Exercise goal
In the listing below, locate the line containing "adresses e-mail) sont" and the line containing "Nous attirons votre". Output both of them and every line between, exactly as written, and nothing more.

——————

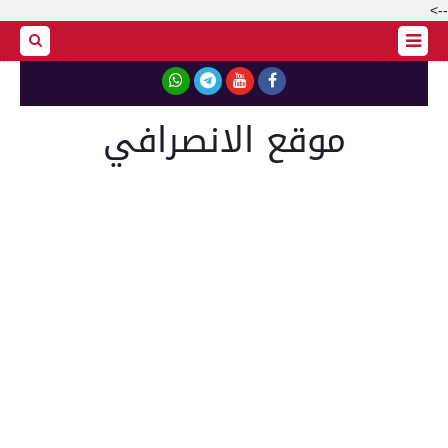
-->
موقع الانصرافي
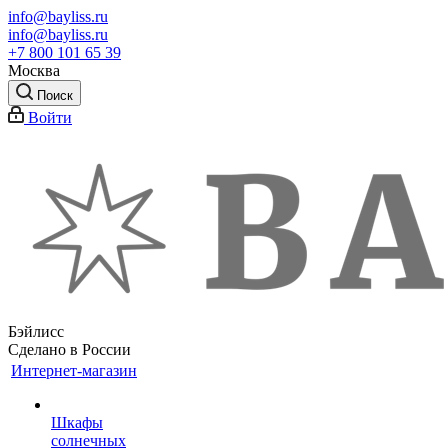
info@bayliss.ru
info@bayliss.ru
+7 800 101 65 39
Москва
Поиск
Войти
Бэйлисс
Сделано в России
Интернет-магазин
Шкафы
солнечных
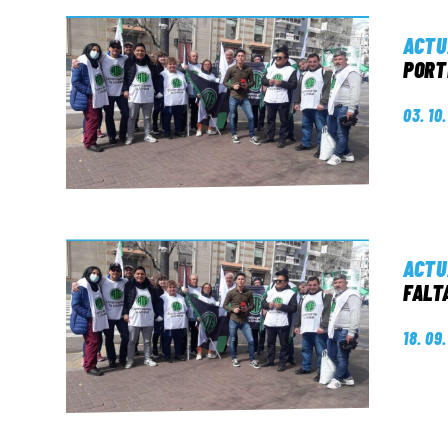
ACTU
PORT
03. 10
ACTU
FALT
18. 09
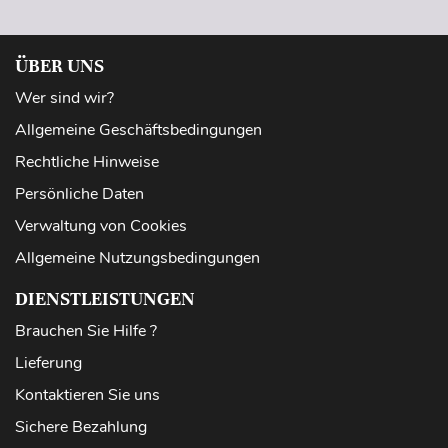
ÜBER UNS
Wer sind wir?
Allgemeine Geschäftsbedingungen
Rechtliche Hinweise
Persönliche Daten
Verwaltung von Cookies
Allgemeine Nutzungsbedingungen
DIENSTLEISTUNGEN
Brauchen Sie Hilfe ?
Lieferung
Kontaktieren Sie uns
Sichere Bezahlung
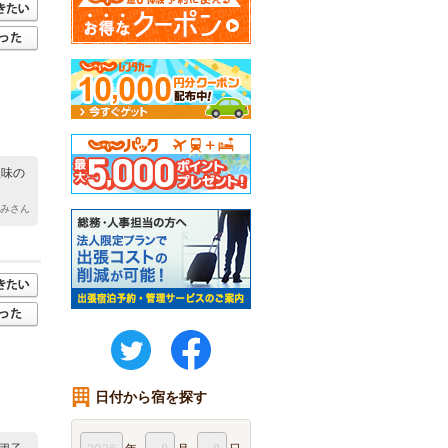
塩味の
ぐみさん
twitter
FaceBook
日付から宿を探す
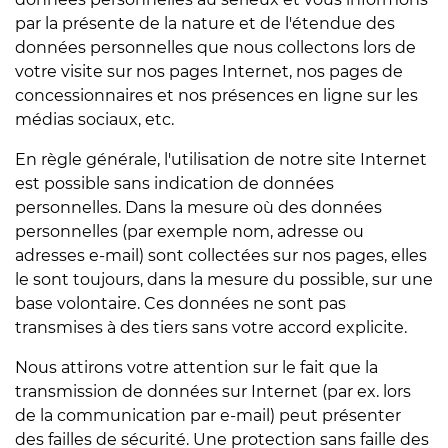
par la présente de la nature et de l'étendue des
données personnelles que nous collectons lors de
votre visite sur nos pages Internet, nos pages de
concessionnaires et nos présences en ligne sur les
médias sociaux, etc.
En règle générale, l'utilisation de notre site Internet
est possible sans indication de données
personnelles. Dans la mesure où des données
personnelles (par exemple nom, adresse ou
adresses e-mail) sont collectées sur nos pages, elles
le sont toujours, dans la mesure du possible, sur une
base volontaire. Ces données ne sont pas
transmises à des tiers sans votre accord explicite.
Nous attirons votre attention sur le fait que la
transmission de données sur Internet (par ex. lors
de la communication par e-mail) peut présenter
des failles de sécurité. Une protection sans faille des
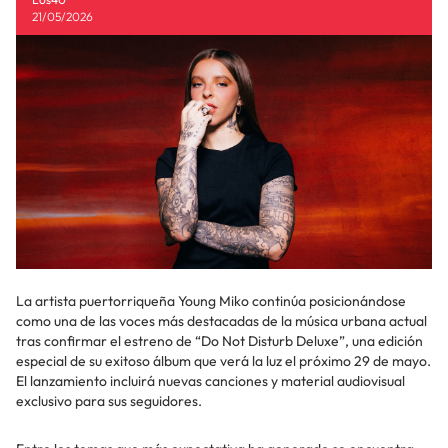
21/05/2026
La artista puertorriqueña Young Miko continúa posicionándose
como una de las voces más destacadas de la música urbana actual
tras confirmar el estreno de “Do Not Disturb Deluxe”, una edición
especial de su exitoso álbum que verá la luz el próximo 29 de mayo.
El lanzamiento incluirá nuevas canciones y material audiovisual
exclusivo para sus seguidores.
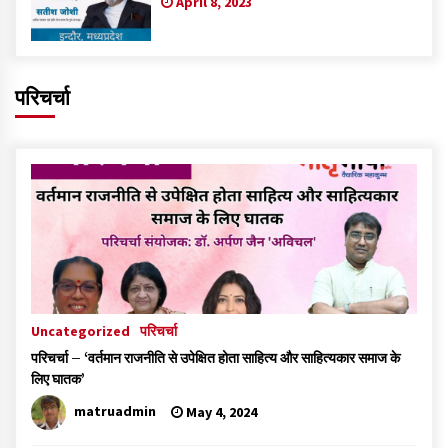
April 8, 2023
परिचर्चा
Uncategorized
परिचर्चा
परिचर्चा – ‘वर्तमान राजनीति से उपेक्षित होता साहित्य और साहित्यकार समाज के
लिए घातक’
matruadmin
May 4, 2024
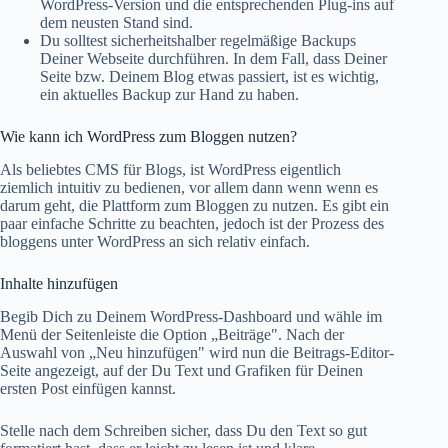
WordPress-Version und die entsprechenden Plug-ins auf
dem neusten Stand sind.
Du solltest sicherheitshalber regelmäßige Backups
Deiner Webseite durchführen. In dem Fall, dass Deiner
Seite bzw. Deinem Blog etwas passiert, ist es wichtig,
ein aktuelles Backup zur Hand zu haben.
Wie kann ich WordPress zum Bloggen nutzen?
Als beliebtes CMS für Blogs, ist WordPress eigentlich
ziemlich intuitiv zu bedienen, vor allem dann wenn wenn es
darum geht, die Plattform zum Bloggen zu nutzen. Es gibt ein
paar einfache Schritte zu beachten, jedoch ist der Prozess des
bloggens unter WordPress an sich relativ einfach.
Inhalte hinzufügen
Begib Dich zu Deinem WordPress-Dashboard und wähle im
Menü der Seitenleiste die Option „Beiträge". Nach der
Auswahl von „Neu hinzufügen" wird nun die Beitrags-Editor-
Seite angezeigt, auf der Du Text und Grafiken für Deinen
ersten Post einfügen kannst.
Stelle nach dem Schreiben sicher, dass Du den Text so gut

——————

Response area
adresses e-mail) sont collectées sur nos pages, elles
le sont toujours, dans la mesure du possible, sur une
base volontaire. Ces données ne sont pas
transmises à des tiers sans votre accord explicite.
Nous attirons votre attention sur le fait que la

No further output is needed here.